Past modal verbs of deduction – grammar chart
Modal verbs of deduction and speculation
We can use some modal verbs + infinitive to talk about how certain we are that something is or is not true. We can also use some modal verbs + have + past participle to talk about how certain we are that something was or was not true in the past.
must have done
We use must have + past participle to say that we are quite sure that something was true or happened in the past.
- I can’t find my wallet! I must have dropped it in the taxi.
- You must have had a real scare when you saw the crocodile.
can’t have done
We use can’t/couldn’t have + past participle to say that we are quite sure that something did NOT happen or was NOT true in the past.
- You can’t/couldn’t have seen John last night.
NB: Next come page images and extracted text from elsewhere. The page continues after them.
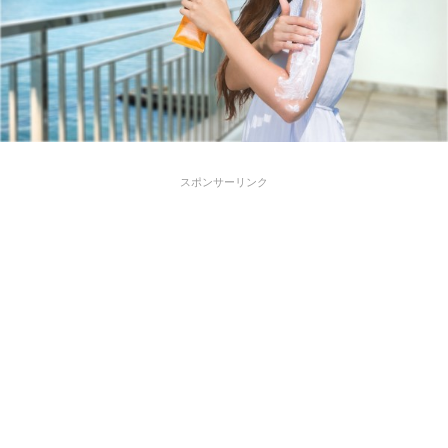
スポンサーリンク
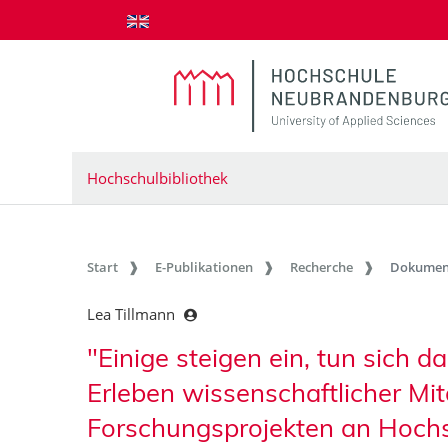
zum Inhalt springen
Hochschulbibliothek
Start
E-Publikationen
Recherche
Dokumen
Lea Tillmann
"Einige steigen ein, tun sich da
Erleben wissenschaftlicher Mit
Forschungsprojekten an Hoch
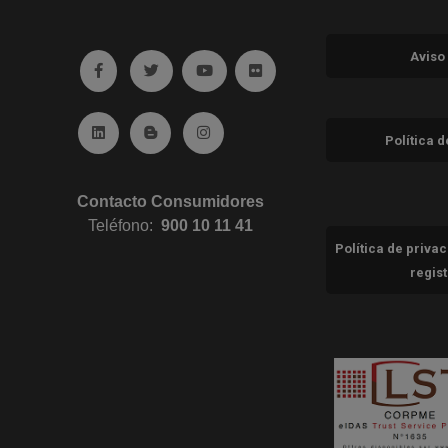
Aviso
Ir a facebook (abre en ventana nueva)
Ir a twitter (abre en ventana nueva)
Ir a YouTube (abre en ventana nuev
Ir a Flickr (abre en ventana 
Ir a Linkedin (abre en ventana nueva)
Ir al Blog (abre en ventana nueva)
Ir a Instagram (abre en ventana nue
Política 
Contacto Consumidores
Teléfono:
900 10 11 41
Política de priva
regis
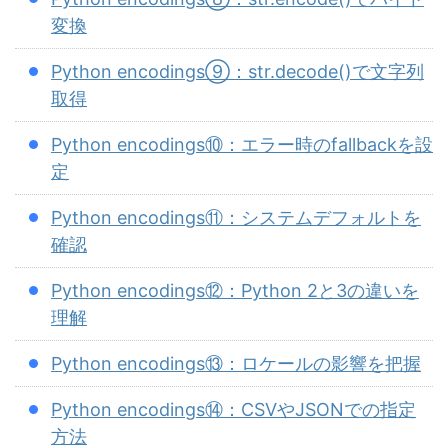
変換
Python encodings⑨：str.decode()で文字列
取得
Python encodings⑩：エラー時のfallbackを設
定
Python encodings⑪：システムデフォルトを
確認
Python encodings⑫：Python 2と3の違いを
理解
Python encodings⑬：ロケールの影響を把握
Python encodings⑭：CSVやJSONでの指定
方法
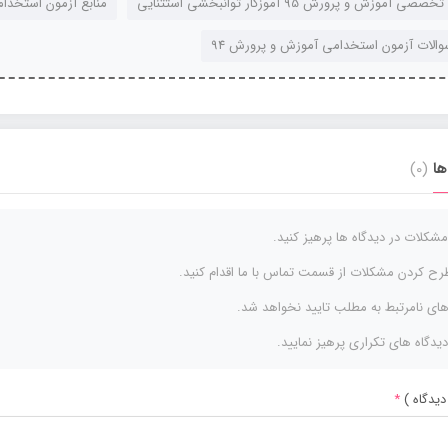
ی آموزش و پرورش 95 آموزگار توانبخشی استثنایی
منابع آزمون استخدام
والات آزمون استخدامی آموزش و پرورش 94
ها
(0)
مشکلات در دیدگاه ها پرهیز کنید.
رح کردن مشکلات از قسمت تماس با ما اقدام کنید.
های نامرتبط به مطلب تایید نخواهد شد.
دیدگاه های تکراری پرهیز نمایید.
دیدگاه )
*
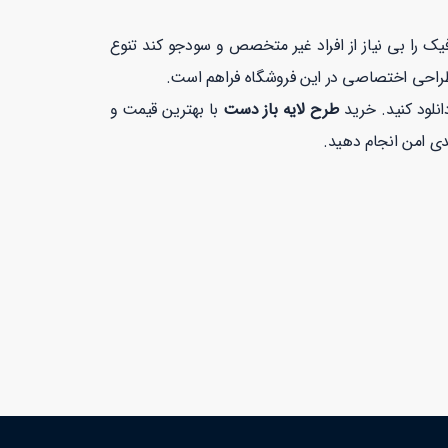
 را بی نیاز از افراد غیر متخصص و سودجو کند تنوع
طراحی اختصاصی در این فروشگاه فراهم است.
انلود کنید. خرید
طرح لایه باز دست
با بهترین قیمت و
 امن انجام دهید.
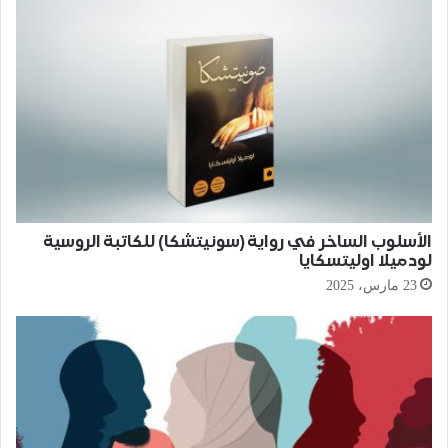
الأسلوب الساخر في رواية (سونيتشكا) للكاتبة الروسية
لودميلا اوليتسكايا
23 مارس، 2025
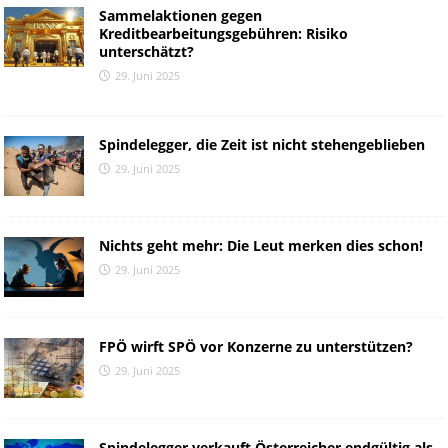
Sammelaktionen gegen
Kreditbearbeitungsgebühren: Risiko
unterschätzt?
29. Juni 2025
Spindelegger, die Zeit ist nicht stehengeblieben
29. Juni 2025
Nichts geht mehr: Die Leut merken dies schon!
29. Juni 2025
FPÖ wirft SPÖ vor Konzerne zu unterstützen?
29. Juni 2025
Spindelegger verkauft Österreicher endgültig als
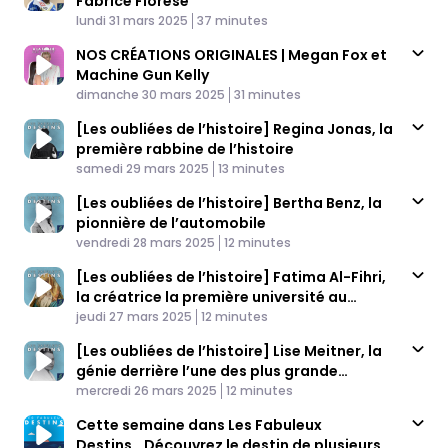
Fabrice Fiorèse
Published At
Time
lundi 31 mars 2025
37 minutes
NOS CRÉATIONS ORIGINALES | Megan Fox et
Machine Gun Kelly
Published At
Time
dimanche 30 mars 2025
31 minutes
[Les oubliées de l’histoire] Regina Jonas, la
première rabbine de l’histoire
Published At
Time
samedi 29 mars 2025
13 minutes
[Les oubliées de l’histoire] Bertha Benz, la
pionnière de l’automobile
Published At
Time
vendredi 28 mars 2025
12 minutes
[Les oubliées de l’histoire] Fatima Al-Fihri,
la créatrice la première université au
Published At
monde
Time
jeudi 27 mars 2025
12 minutes
[Les oubliées de l’histoire] Lise Meitner, la
génie derrière l’une des plus grande
Published At
découverte scientifique
Time
mercredi 26 mars 2025
12 minutes
Cette semaine dans Les Fabuleux
Destins...Découvrez le destin de plusieurs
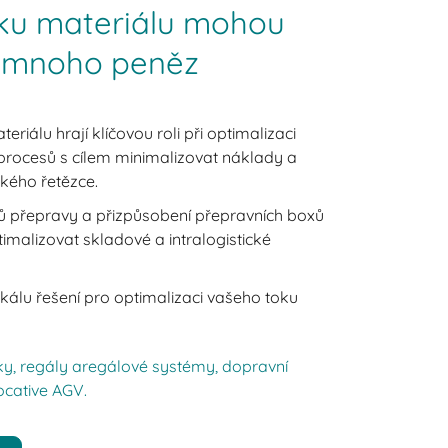
oku materiálu mohou
t mnoho peněz
eriálu hrají klíčovou roli při optimalizaci
 procesů s cílem minimalizovat náklady a
kého řetězce.
ů přepravy a přizpůsobení přepravních boxů
malizovat skladové a intralogistické
kálu řešení pro optimalizaci vašeho toku
ky, regály aregálové systémy, dopravní
locative AGV.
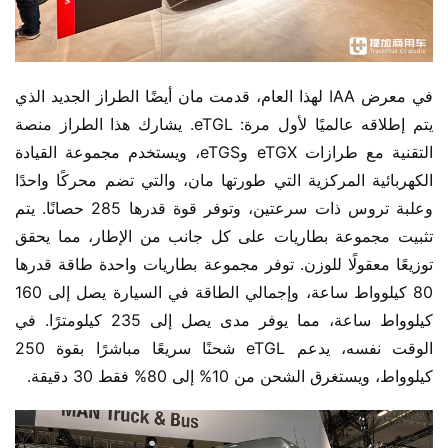
في معرض IAA لهذا العام، قدمت مان أيضًا الطراز الجديد الذي 
يتم إطلاقه عالميًا لأول مرة: eTGL. يشارك هذا الطراز منصة 
التقنية مع طرازات eTGX وeTGS، ويستخدم مجموعة القيادة 
الكهربائية المركزية التي طورتها مان، والتي تضم محركًا واحدًا 
وعلبة تروس ذات سرعتين، وتوفر قوة قدرها 285 حصانًا. يتم 
تثبيت مجموعة بطاريات على كل جانب من الإطار، مما يحقق 
توزيعًا معقولًا للوزن. توفر مجموعة بطاريات واحدة طاقة قدرها 
80 كيلوواط ساعة، وإجمالي الطاقة في السيارة يصل إلى 160 
كيلوواط ساعة، مما يوفر مدى يصل إلى 235 كيلومترًا. في 
الوقت نفسه، يدعم eTGL شحنًا سريعًا مباشرًا بقوة 250 
كيلوواط، ويستغرق الشحن من 10% إلى 80% فقط 30 دقيقة.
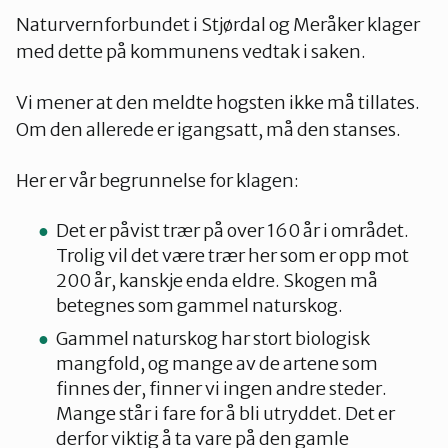
Naturvernforbundet i Stjørdal og Meråker klager
med dette på kommunens vedtak i saken.
Vi mener at den meldte hogsten ikke må tillates.
Om den allerede er igangsatt, må den stanses.
Her er vår begrunnelse for klagen:
Det er påvist trær på over 160 år i området.
Trolig vil det være trær her som er opp mot
200 år, kanskje enda eldre. Skogen må
betegnes som gammel naturskog.
Gammel naturskog har stort biologisk
mangfold, og mange av de artene som
finnes der, finner vi ingen andre steder.
Mange står i fare for å bli utryddet. Det er
derfor viktig å ta vare på den gamle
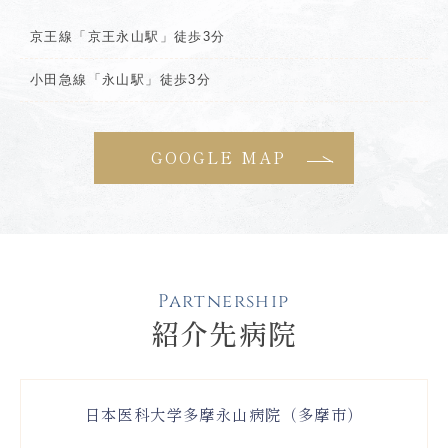
京王線「京王永山駅」徒歩3分
小田急線「永山駅」徒歩3分
GOOGLE MAP
Partnership
紹介先病院
日本医科大学多摩永山病院（多摩市）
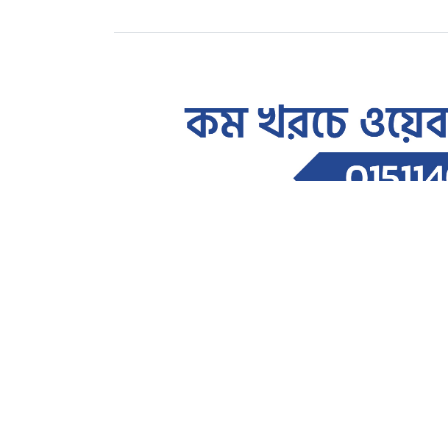
সারাদেশ
৩৬ জুলাই গনঅভ্যুত্থানের ২য় বর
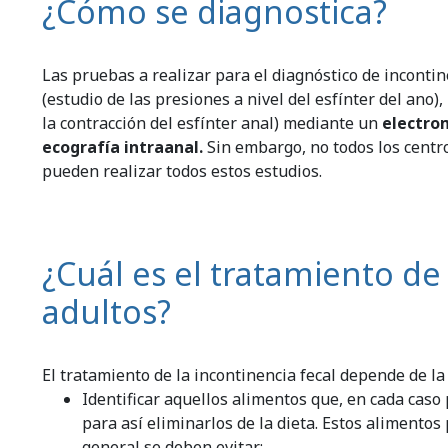
¿Cómo se diagnostica?
Las pruebas a realizar para el diagnóstico de inconti
(estudio de las presiones a nivel del esfínter del ano
la contracción del esfínter anal) mediante un
electro
ecografía intraanal.
Sin embargo, no todos los centro
pueden realizar todos estos estudios.
¿Cuál es el tratamiento de 
adultos?
El tratamiento de la incontinencia fecal depende de l
Identificar aquellos alimentos que, en cada caso 
para así eliminarlos de la dieta. Estos alimento
general se deben evitar:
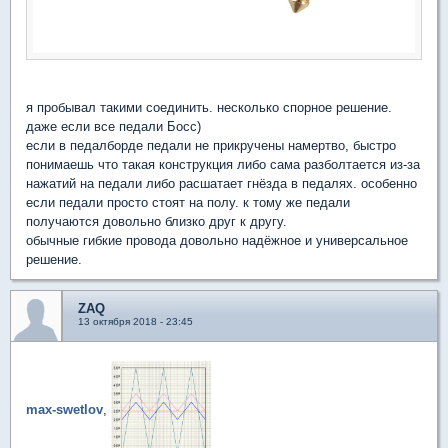
я пробывал такими соединить. несколько спорное решение.
даже если все педали Босс)
если в педалборде педали не прикручены намертво, быстро
понимаешь что такая конструкция либо сама разболтается из-за
нажатий на педали либо расшатает гнёзда в педалях. особенно
если педали просто стоят на полу. к тому же педали
получаются довольно близко друг к другу.
обычные гибкие провода довольно надёжное и универсальное
решение.
ZAQ
13 октября 2018 - 23:45
max-swetlov
,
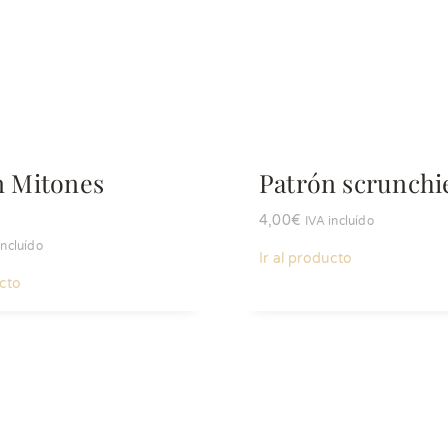
n Mitones
Patrón scrunchi
4,00
€
IVA incluído
incluído
Ir al producto
ucto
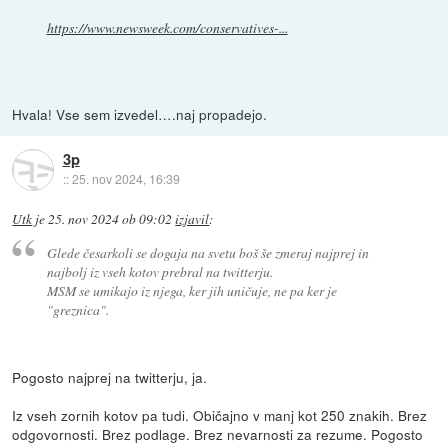
https://www.newsweek.com/conservatives-...
Hvala! Vse sem izvedel….naj propadejo.
3p
::
25. nov 2024, 16:39
Utk
je
25. nov 2024 ob 09:02
izjavil
:
Glede česarkoli se dogaja na svetu boš še zmeraj najprej in
najbolj iz vseh kotov prebral na twitterju.
MSM se umikajo iz njega, ker jih uničuje, ne pa ker je
"greznica".
Pogosto najprej na twitterju, ja.
Iz vseh zornih kotov pa tudi. Običajno v manj kot 250 znakih. Brez
odgovornosti. Brez podlage. Brez nevarnosti za rezume. Pogosto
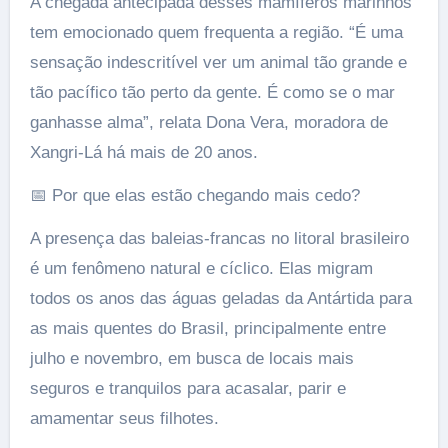
A chegada antecipada desses mamíferos marinhos
tem emocionado quem frequenta a região. “É uma
sensação indescritível ver um animal tão grande e
tão pacífico tão perto da gente. É como se o mar
ganhasse alma”, relata Dona Vera, moradora de
Xangri-Lá há mais de 20 anos.
📅 Por que elas estão chegando mais cedo?
A presença das baleias-francas no litoral brasileiro
é um fenômeno natural e cíclico. Elas migram
todos os anos das águas geladas da Antártida para
as mais quentes do Brasil, principalmente entre
julho e novembro, em busca de locais mais
seguros e tranquilos para acasalar, parir e
amamentar seus filhotes.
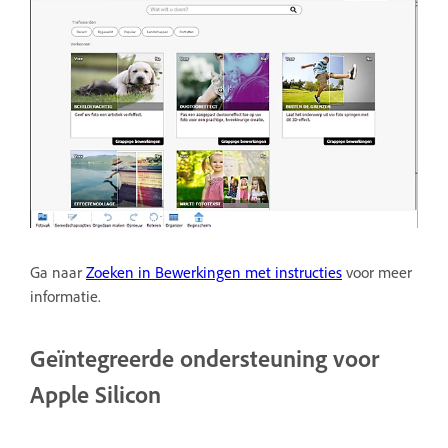
Ga naar
Zoeken in Bewerkingen met instructies
voor meer
informatie.
Geïntegreerde ondersteuning voor
Apple Silicon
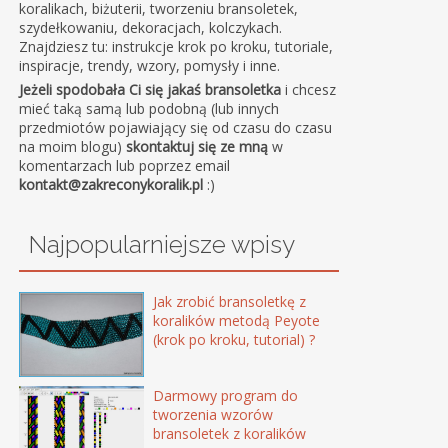
koralikach, biżuterii, tworzeniu bransoletek,
szydełkowaniu, dekoracjach, kolczykach.
Znajdziesz tu: instrukcje krok po kroku, tutoriale,
inspiracje, trendy, wzory, pomysły i inne.
Jeżeli spodobała Ci się jakaś bransoletka
i chcesz
mieć taką samą lub podobną (lub innych
przedmiotów pojawiający się od czasu do czasu
na moim blogu)
skontaktuj się ze mną
w
komentarzach lub poprzez email
kontakt@zakreconykoralik.pl
:)
Najpopularniejsze wpisy
Jak zrobić bransoletkę z
koralików metodą Peyote
(krok po kroku, tutorial) ?
Darmowy program do
tworzenia wzorów
bransoletek z koralików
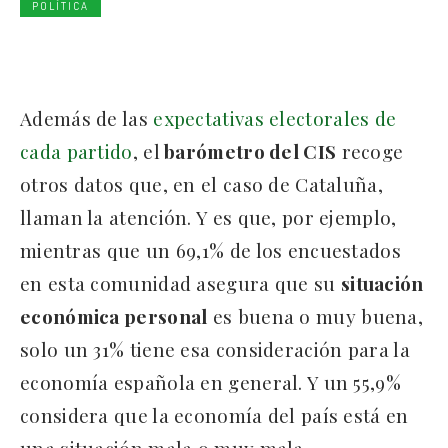
POLÍTICA
Además de las
expectativas electorales de
cada partido
, el
barómetro del CIS
recoge
otros datos que, en el caso de Cataluña,
llaman la atención. Y es que, por ejemplo,
mientras que un 69,1% de los encuestados
en esta comunidad asegura que su
situación
económica personal
es buena o muy buena,
solo un 31% tiene esa consideración para la
economía española en general. Y un 55,9%
considera que la economía del país está en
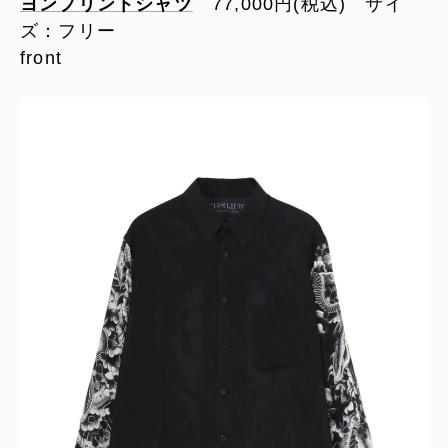
ヨンプリントシャツ
77,000円(税込) サイ
ズ：フリー
front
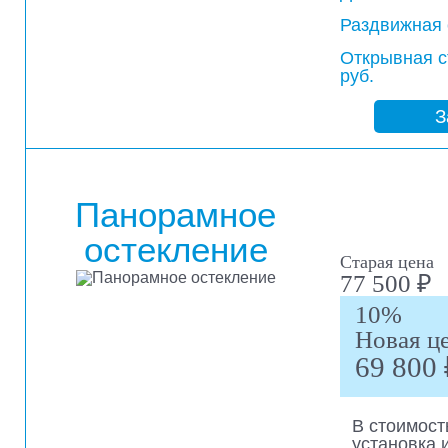
Раздвижная 
Открывная с
руб.
З
Панорамное
остекление
Старая цена
77 500 ₽
10%
Новая ц
69 800 
В стоимост
установка 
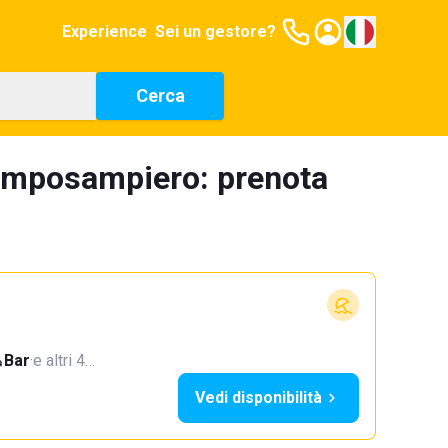
Experience
Sei un gestore?
Cerca
 Camposampiero: prenota
Bar
·
e altri 4…
Vedi disponibilità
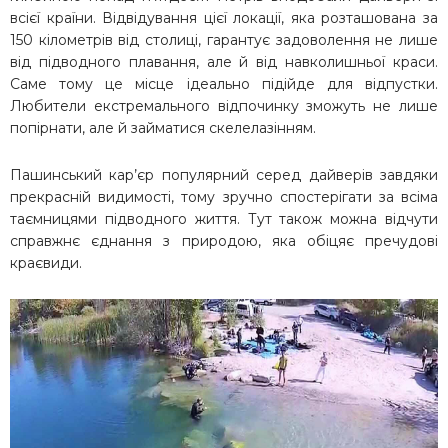
всієї країни. Відвідування цієї локації, яка розташована за
150 кілометрів від столиці, гарантує задоволення не лише
від підводного плавання, але й від навколишньої краси.
Саме тому це місце ідеально підійде для відпустки.
Любители екстремального відпочинку зможуть не лише
попірнати, але й займатися скелелазінням.
Пашинський кар’єр популярний серед дайверів завдяки
прекрасній видимості, тому зручно спостерігати за всіма
таємницями підводного життя. Тут також можна відчути
справжнє єднання з природою, яка обіцяє пречудові
краєвиди.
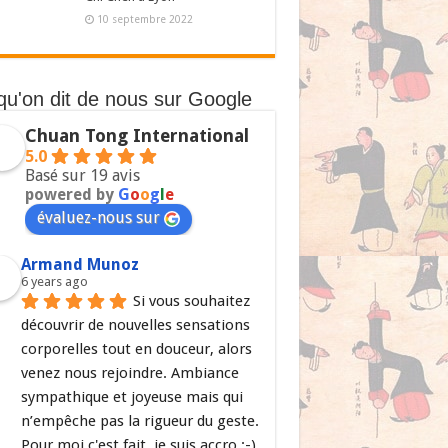
10 septembre 2022
qu'on dit de nous sur Google
Chuan Tong International
5.0
Basé sur 19 avis
powered by
G
o
o
g
l
e
évaluez-nous sur
Armand Munoz
6 years ago
Si vous souhaitez 
découvrir de nouvelles sensations 
corporelles tout en douceur, alors 
venez nous rejoindre. Ambiance 
sympathique et joyeuse mais qui 
n’empêche pas la rigueur du geste. 
Pour moi c'est fait, je suis accro ;-)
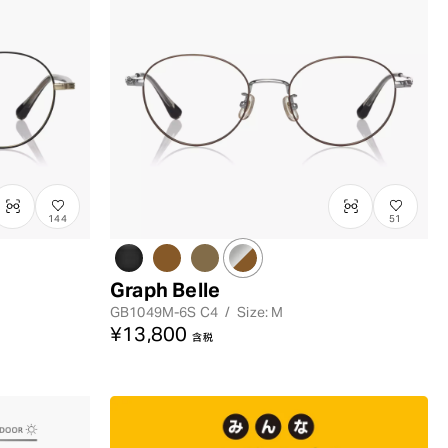
144
51
Graph Belle
GB1049M-6S
C4
/
Size: M
¥13,800
含税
He was in hospital.
- She can’t/couldn’t have passed the test. She didn’t even open the books.
Note that for negative deduction we use can’t (NOT
- He can’t be that famous. (NOT
He mustn’t be that famous.)
could/might/may have done
We use might/may have + past participle to say that it’s possible that something was true or happened in the past.
- It’s been three days. They might/may have finished painting the house by now.
- If they left at 9, they might/may have already arrived.
Note that we use might not or may not (NOT
could not) to talk about a negative possibility.
- She might/may not have heard us. Knock again.
should/ought to have done
We use should have/ought to have + past participle to talk about a situation expected to happen in the past. This form is normally used for criticism.
- You should/ought to have already packed your things. We’re going to be late.
- He should/ought to have studied more. Nobody fails if they study.